Enlightenment-era atheism

French Revolution

The French Revolution marked a turning point for the ascendancy of atheism to a preeminent position as a cognitive and cultural stance against papal supremacy and the Holy Roman Empire across Europe and throughout the world. Now known as the atheist Cult of Reason ideology, established by Jacques Hébert, Pierre Gaspard Chaumette and their supporters and intended as a replacement for Christianity, and was replete with ceremonious destruction of Christian relics, conversion of churches into Temples of Reason and the personification of Reason as a goddess; it also held such festivities as the Festival of Reason (or Festival of Liberty), dated on 10 November (20 Brumaire) 1793. The Cult of Reason, which strongly advocated the destruction of Christian and theistic cultural influences by force, was opposed to Robespierre's Cult of the Supreme Being, which was considered a deistic cult which referred back to the theism of Christianity. The Cult of Reason was finally ended by Robespierre and the Committee of Public Safety through their execution of Hébert and several of his followers on 24 March 1794, having ascended just seven months earlier.

19th century

Even after the Thermidorean Reaction ended the revolutionary anti-clerical manifestations, the movement for secularization continued during the Napoleonic era and onward. French atheists participated in the increasingly popular political movements which sought for greater economic and political parity in society, the most notable being the French Revolution of 1848 and the Paris Commune of 1871.

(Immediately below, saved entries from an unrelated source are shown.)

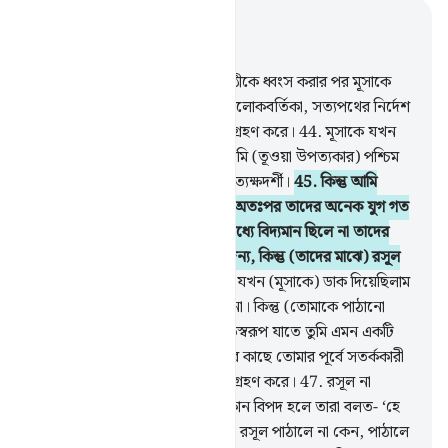
প্রাসঙ্গিকভাবে পড়ুন
অধ্যায় ২৮, পৃষ্ঠা ৩৫২, জুজ ২০
43
.
আমি পূর্ববর্তী অনেক মানব গোষ্ঠীকে ধ্বংস করার পর মূসাকে
কিতাব দিয়েছিলাম- মানুষের জন্য আলোকবর্তিকা, সত্যপথের নির্দেশ
ও রহমতস্বরূপ যাতে তারা উপদেশ গ্রহণ করে।
44
.
মূসাকে যখন
আমি নির্দেশনামা দিয়েছিলাম তখন তুমি (তূওয়া উপত্যকার) পশ্চিম
প্রান্তে ছিলে না, আর ছিলে না তুমি প্রত্যক্ষদর্শী।
45
.
কিন্তু আমি
অনেক মানবগোষ্ঠী সৃষ্টি করেছিলাম, অতঃপর তাদের অনেক যুগ গত
হয়ে গেছে। তুমি মাদইয়ানবাসীদের মধ্যে বিদ্যমান ছিলে না তাদের
কাছে আমার আয়াত আবৃত্তি করার জন্য, কিন্তু (তাদের মাঝে) রসূল
প্রেরণকারী আমিই ছিলাম।
46
.
আমি যখন (মূসাকে) ডাক দিয়েছিলাম
তখন তুমি তূর পর্বতের পাশে ছিলে না। কিন্তু (তোমাকে পাঠানো
হয়েছে) তোমার প্রতিপালকের রহমতস্বরূপ যাতে তুমি এমন একটি
সম্প্রদায়কে সতর্ক করতে পার যাদের কাছে তোমার পূর্বে সতর্ককারী
পাঠানো হয়নি, যাতে তারা উপদেশ গ্রহণ করে।
47
.
রসূল না
পাঠালে তাদের কৃতকর্মের কারণে কোন বিপদ হলে তারা বলত- ‘হে
আমাদের প্রতিপালক! আমাদের কাছে রসূল পাঠালে না কেন, পাঠালে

In 1877, the Grand Orient de France (GOdF), the largest Masonic body, at the instigation of the Protestant priest Frédéric Desmons, allowed those who had no belief in a Supreme being to be admitted as members, resulting in an ongoing schism between the GOdF and the United Grand Lodge of England (and their respective affiliated lodges) due to the departure of the GOdF from the theistic requirement of belief in a Supreme Being for all members.

20th century

In 1905, the law on the Separation of the State and the Church was passed, establishing state secularism in the country and preventing interaction between religious communities and the government, except through religious organizations. Atheists were among the many French citizens put to death and tortured in the concentration camps run by the German Nazi regime.[citation needed]

Following the war, atheists and secular humanists became increasingly involved in defining and interpreting the existence of humanity and the individual, among them being existentialist writer and philosopher Jean-Paul Sartre.

21st century

Belief in God in France as of 2010

  Don't believe there is any sort of spirit, God or life force (40%)
  Believe there is a God (27%)
  Believe there is some sort of spirit or life force (27%)
  Do not know (6%)

The 21st century, beginning with the advent of the American-led War on Terror, has enlivened the debate over the issue of religious liberty, expression and atheistic rationalism in France.

To this day, the GOdF (Grand Orient de France) maintains a strongly secular stance in the public eye and has been frequently accused of a strong anti-Christian position by Roman Catholic apologists and clergy.

In 2010, in a Eurobarometer poll,[6] 27% of respondents answered "I believe there is a God", 27% answered "I believe there is some sort of spirit or life force", and 40% answered "I don't believe there is any sort of spirit, God or life force".

Former president François Hollande is an atheist with a Catholic upbringing. President Emmanuel Macron is agnostic, although he converted to Catholicism as a teenager. Mayor of Paris Anne Hidalgo is openly and an outspoken Atheist.